柔道男子日本代表の井上康生監督(38)が14日、都内でグランドスラム(GS)東京大会(12月2日開幕、東京体育館)の記者会見に出席し、大会を放送するテレビ東京の秋元玲奈アナウンサー(31)にキレのあるツッコミで“一本”取った。昨年の会見でリオデジャネイロ五輪男子73キロ級金メダルの大野将平(24=旭化成)の名を挙げ、一躍勝利の女神となった秋元アナの今年の「注目選手」を巡るやりとりで会見を見事盛り上げた。

 現役時代をほうふつとさせるキレのある“返し技”だった。秋元アナが「今大会の注目選手」にリオ五輪女子48キロ級銅メダルの近藤亜美(21)の名前を挙げると、井上監督が渋い表情で、悔しそうに言った。

 井上監督 男子の名前が挙がらず非常に残念…。昨年は大野の名前を挙げてくれて、それを機に大野の柔道が切り開かれたんです。

 秋元アナの「推しメン」だった大野はリオ五輪で金メダルを獲得する活躍を見せた。井上監督の発言を聞いた秋元アナは、男子100キロ級の飯田健太郎(18)の名前を挙げて「高校生なのにすごく堂々として背が高くて、かわいらしい顔のイケメン。これから女性の間で人気が出ると思います」とフォローした。

 飯田は全日本ジュニア体重別選手権で2連覇した逸材。188センチ、95キロで腹筋が6つに割れているイケメンマッチョだ。13日の講道館杯全日本体重別選手権ではウルフ・アロンに決勝で敗れたが、注目度は抜群だった。一方、ウルフは飯田とは逆の野性的な顔立ちをしており、講道館杯の優勝後は「僕はまだ20歳。若いんです」と連呼していた。

 リオ五輪後初となるGSは来夏の世界選手権につながる国際大会で、昨年大会では、リオ五輪でメダルを獲得したベイカー茉秋や原沢久喜らが優勝し、勢いをつけた。

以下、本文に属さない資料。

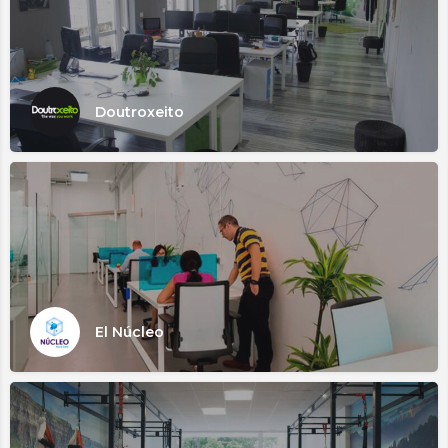
Doutroxeito
El Núcleo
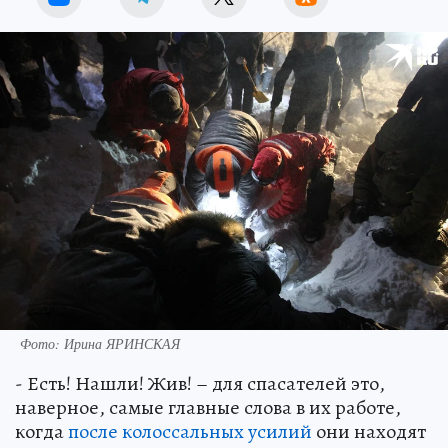
Фото: Ирина ЯРИНСКАЯ
- Есть! Нашли! Жив! – для спасателей это,
наверное, самые главные слова в их работе,
когда
после колоссальных усилий
они находят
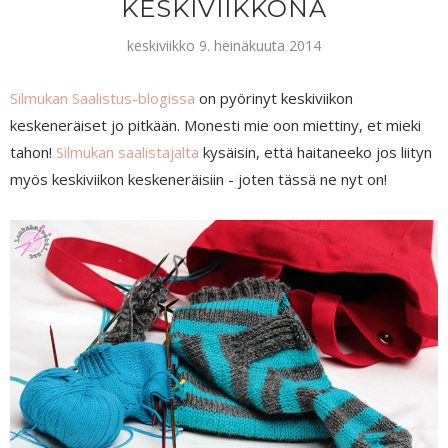
KESKIVIIKKONA
keskiviikko 9. heinäkuuta 2014
Silmukan Saalistus-blogissa
on pyörinyt keskiviikon
keskeneräiset jo pitkään. Monesti mie oon miettiny, et mieki
tahon!
Silmukan saalistajalta
kysäisin, että haitaneeko jos liityn
myös keskiviikon keskeneräisiin - joten tässä ne nyt on!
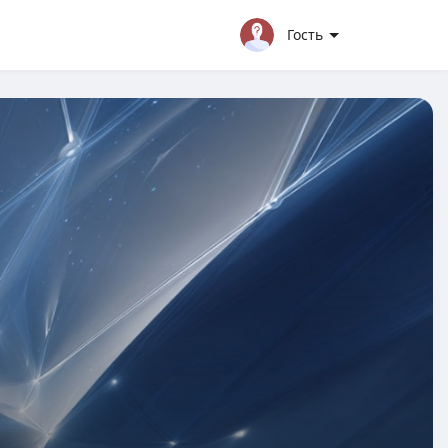
Гость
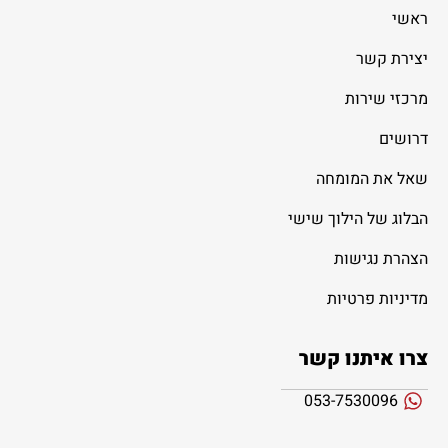
ראשי
יצירת קשר
מרכזי שירות
דרושים
שאל את המומחה
הבלוג של הילוך שישי
הצהרת נגישות
מדיניות פרטיות
צרו איתנו קשר
053-7530096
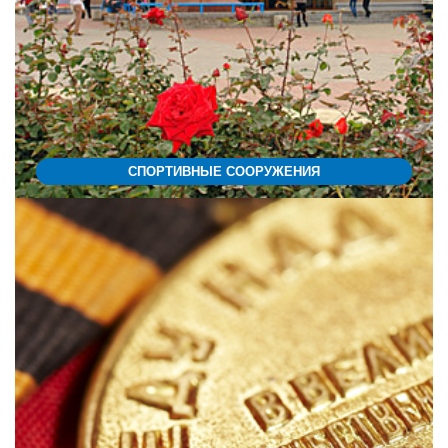
СПОРТИВНЫЕ СООРУЖЕНИЯ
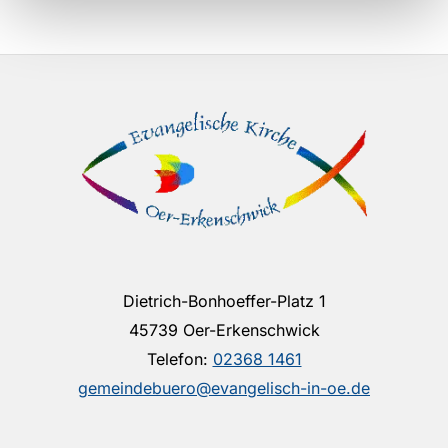
Dietrich-Bonhoeffer-Platz 1
45739 Oer-Erkenschwick
Telefon:
02368 1461
gemeindebuero@evangelisch-in-oe.de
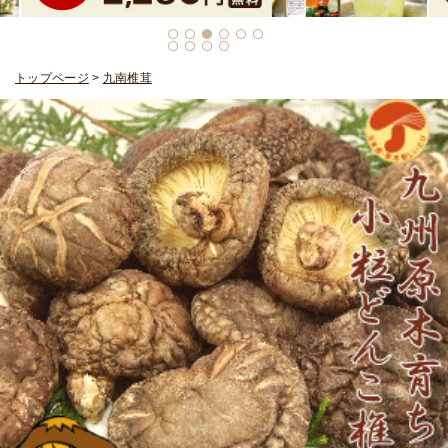
トップページ
>
九南椎茸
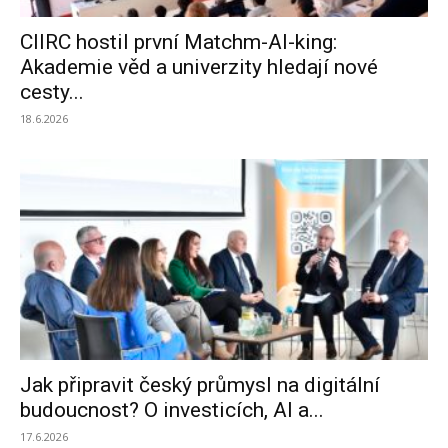
CIIRC hostil první Matchm-AI-king:
Akademie věd a univerzity hledají nové
cesty...
18.6.2026
Jak připravit český průmysl na digitální
budoucnost? O investicích, AI a...
17.6.2026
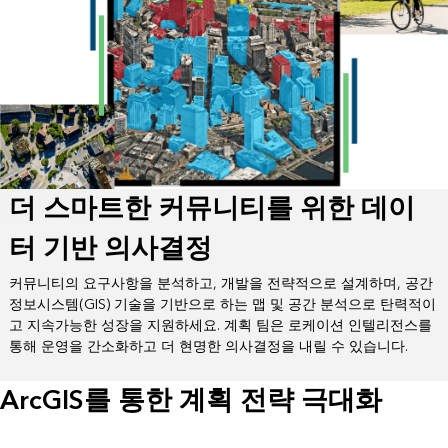
더 스마트한 커뮤니티를 위한 데이
터 기반 의사결정
커뮤니티의 요구사항을 분석하고, 개발을 전략적으로 설계하며, 공간
정보시스템(GIS) 기술을 기반으로 하는 맵 및 공간 분석으로 탄력적이
고 지속가능한 성장을 지원하세요. 계획 팀은 로케이션 인텔리전스를
통해 운영을 간소화하고 더 현명한 의사결정을 내릴 수 있습니다.
ArcGIS를 통한 계획 전략 극대화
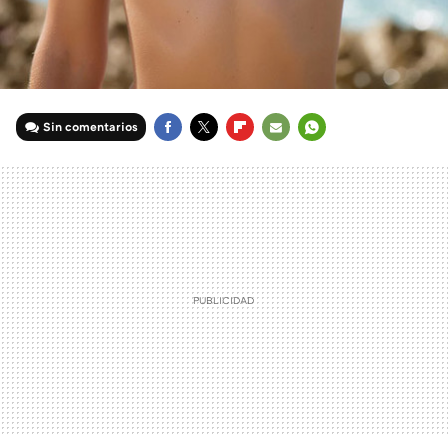
Sin comentarios
FACEBOOK
TWITTER
FLIPBOARD
E-
WHATSAPP
MAIL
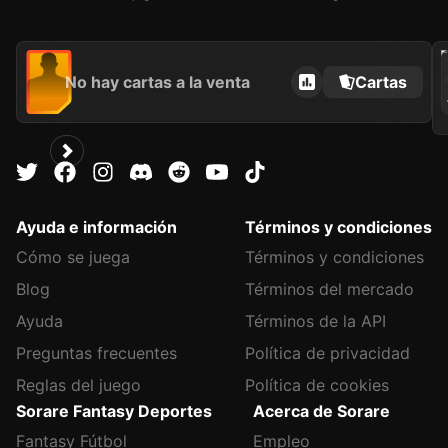
202
No hay cartas a la venta
Cartas
Ayuda e información
Términos y condiciones
Cómo se juega
Términos y condiciones
Blog
Términos del mercado
Ayuda
Términos de la API
Preguntas frecuentes
Política de privacidad
Reglas del juego
Política de cookies
Sorare Fantasy Deportes
Acerca de Sorare
Fantasy Fútbol
Empleo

 秋元アナの「推しメン」を聞いた井上監督は「これを飯田に伝えたらグランドスラムで大暴れしてくれると思う。ライバルのウルフにも『これをエネルギーにしろ!!』と伝えたい」と、笑いを誘い、未来の両エースに期待を込めた。【峯岸佑樹】

 ◆柔道グランドスラム 五輪、世界選手権、マスターズに次ぐ大会で09年から開催。今年の開催地はフランス、アゼルバイジャン、ロシア、UAE、東京。出場枠は各国各階級2人で開催国は4人。国際柔道連盟ランキングのポイント対象大会で、優勝者は500点、準優勝者に300点。今年の東京大会はリオ五輪代表の大野将平、原沢久喜、近藤亜美ら計56人が出場。ベイカー茉秋、海老沼匡は故障で出場を回避した。